Output, exactly as written, the lines below starting at the line containing "tenga lugar por encontrarse alojada la página" and ending at the line containing "может быть признаком рака". Drop the pictures and keep both end lines.

(Task data Opens)

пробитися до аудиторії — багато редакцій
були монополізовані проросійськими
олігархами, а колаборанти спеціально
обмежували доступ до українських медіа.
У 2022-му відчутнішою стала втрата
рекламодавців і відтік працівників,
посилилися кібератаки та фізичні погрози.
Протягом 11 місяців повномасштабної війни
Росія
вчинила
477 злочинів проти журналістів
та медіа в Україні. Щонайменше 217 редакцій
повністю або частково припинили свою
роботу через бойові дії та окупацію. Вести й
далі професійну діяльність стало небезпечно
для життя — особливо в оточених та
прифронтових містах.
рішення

(Task data Closes)
(Task data Opens)

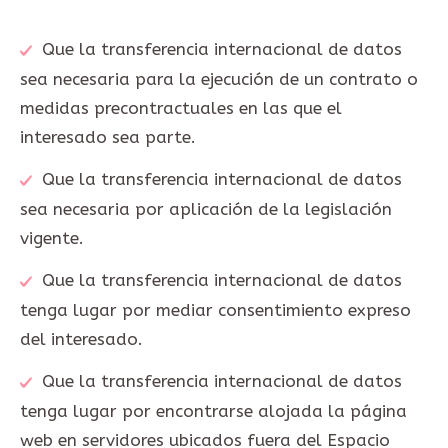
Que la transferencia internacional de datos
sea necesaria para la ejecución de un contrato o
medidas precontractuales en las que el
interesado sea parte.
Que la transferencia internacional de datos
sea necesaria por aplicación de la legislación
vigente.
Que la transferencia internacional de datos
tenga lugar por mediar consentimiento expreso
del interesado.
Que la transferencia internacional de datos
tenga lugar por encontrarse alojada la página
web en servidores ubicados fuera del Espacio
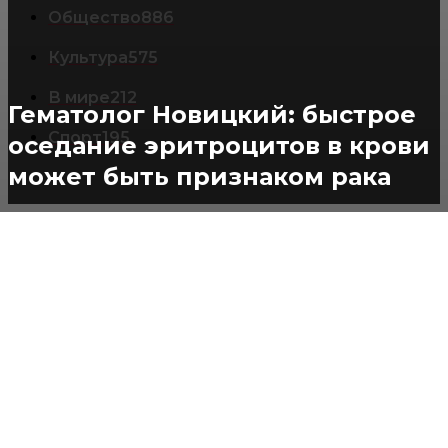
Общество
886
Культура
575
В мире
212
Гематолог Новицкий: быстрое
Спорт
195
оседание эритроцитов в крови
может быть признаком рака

(Task data Closes)

__Completed exercise__:
tenga lugar por encontrarse alojada la página
web en servidores ubicados fuera del Espacio
Общество
886
Культура
575
В мире
212
Гематолог Новицкий: быстрое
Спорт
195
оседание эритроцитов в крови
может быть признаком рака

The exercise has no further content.